Count the lines below that hold the word "news" and say how many, with no other text.

______________________________

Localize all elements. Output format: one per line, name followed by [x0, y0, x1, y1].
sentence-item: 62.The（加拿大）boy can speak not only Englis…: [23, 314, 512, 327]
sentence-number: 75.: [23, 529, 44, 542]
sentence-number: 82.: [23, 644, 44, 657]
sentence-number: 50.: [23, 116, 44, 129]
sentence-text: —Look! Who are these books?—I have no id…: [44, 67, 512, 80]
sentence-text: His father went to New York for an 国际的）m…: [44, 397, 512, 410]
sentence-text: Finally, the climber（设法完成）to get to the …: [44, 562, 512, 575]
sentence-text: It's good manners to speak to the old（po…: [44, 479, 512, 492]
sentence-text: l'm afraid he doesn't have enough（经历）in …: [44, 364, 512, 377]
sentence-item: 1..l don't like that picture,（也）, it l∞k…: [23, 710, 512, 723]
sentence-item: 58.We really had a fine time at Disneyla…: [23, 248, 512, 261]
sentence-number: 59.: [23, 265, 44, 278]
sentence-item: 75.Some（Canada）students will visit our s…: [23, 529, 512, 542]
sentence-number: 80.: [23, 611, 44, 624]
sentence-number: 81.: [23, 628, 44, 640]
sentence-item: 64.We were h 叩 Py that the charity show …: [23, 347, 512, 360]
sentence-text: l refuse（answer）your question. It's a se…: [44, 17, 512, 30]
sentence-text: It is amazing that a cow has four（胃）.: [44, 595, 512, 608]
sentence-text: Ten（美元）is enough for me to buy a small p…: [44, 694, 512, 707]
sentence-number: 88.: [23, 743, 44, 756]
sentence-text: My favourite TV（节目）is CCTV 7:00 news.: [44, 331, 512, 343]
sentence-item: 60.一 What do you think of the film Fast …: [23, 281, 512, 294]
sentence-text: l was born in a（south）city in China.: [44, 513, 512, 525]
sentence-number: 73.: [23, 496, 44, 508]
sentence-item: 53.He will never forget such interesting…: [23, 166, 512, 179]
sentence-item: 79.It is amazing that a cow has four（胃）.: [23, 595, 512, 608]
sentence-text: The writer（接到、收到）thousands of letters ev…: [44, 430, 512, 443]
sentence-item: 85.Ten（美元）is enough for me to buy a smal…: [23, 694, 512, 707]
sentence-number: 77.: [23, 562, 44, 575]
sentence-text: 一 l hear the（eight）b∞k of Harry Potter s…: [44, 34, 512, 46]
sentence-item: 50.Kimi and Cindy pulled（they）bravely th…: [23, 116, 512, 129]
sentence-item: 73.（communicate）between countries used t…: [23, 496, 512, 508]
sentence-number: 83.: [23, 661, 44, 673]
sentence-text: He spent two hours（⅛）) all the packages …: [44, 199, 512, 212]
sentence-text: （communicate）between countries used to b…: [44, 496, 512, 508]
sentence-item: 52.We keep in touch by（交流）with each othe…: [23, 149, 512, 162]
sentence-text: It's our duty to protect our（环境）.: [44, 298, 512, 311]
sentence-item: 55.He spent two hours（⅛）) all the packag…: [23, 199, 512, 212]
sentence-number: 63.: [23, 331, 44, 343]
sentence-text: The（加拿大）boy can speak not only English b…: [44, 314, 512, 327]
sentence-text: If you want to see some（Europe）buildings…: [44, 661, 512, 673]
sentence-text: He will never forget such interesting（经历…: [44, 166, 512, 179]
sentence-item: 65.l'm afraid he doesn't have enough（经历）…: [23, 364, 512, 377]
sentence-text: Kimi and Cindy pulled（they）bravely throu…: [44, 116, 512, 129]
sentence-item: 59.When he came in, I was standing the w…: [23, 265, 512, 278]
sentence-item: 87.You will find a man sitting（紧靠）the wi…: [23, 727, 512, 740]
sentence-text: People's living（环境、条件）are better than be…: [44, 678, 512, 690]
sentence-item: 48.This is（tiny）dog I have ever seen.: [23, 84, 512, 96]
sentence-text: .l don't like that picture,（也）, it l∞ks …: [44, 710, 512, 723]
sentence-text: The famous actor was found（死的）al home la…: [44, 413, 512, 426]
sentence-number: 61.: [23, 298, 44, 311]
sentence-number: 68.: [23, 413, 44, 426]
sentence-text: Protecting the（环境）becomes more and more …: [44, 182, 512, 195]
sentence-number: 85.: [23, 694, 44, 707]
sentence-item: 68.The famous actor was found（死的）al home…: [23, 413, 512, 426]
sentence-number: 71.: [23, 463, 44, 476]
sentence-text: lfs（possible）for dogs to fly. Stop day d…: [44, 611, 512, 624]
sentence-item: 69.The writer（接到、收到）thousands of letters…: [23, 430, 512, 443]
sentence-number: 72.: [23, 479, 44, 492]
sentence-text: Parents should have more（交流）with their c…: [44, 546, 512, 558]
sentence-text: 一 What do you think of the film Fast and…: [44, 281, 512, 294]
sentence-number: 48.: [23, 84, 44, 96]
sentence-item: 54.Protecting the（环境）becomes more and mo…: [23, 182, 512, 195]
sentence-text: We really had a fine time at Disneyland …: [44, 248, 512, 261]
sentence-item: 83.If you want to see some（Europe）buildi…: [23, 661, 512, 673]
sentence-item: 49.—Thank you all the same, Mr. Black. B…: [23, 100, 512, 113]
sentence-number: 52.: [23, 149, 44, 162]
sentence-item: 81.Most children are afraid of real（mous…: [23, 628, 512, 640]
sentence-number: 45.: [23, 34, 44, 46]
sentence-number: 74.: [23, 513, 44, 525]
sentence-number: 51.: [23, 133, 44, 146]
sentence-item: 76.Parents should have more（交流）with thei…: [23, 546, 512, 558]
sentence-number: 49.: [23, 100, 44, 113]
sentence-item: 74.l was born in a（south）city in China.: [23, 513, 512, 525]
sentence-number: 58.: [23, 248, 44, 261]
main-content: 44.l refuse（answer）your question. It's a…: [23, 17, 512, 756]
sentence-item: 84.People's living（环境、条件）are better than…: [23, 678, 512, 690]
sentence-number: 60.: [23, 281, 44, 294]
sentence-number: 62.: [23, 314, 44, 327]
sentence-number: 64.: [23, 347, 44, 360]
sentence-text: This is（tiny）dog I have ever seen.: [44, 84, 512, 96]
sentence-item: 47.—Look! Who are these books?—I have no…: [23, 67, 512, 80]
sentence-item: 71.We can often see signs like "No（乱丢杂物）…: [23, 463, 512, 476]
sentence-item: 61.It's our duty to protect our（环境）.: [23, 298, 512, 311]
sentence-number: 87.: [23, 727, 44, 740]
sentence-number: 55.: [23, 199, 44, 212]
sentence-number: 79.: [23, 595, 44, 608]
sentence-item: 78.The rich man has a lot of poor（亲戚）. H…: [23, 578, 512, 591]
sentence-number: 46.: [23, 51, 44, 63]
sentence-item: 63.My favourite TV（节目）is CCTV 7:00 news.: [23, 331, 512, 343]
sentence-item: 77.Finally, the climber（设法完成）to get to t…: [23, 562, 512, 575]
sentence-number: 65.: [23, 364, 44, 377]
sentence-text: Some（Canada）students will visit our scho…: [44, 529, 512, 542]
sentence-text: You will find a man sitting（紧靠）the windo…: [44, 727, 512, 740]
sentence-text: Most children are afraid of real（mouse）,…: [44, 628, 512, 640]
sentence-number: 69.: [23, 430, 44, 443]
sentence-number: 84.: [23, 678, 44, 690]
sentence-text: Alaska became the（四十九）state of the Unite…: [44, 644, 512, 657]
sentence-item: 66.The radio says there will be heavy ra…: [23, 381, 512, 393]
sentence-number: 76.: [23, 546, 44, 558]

______________________________

**Output of the exercise:**
2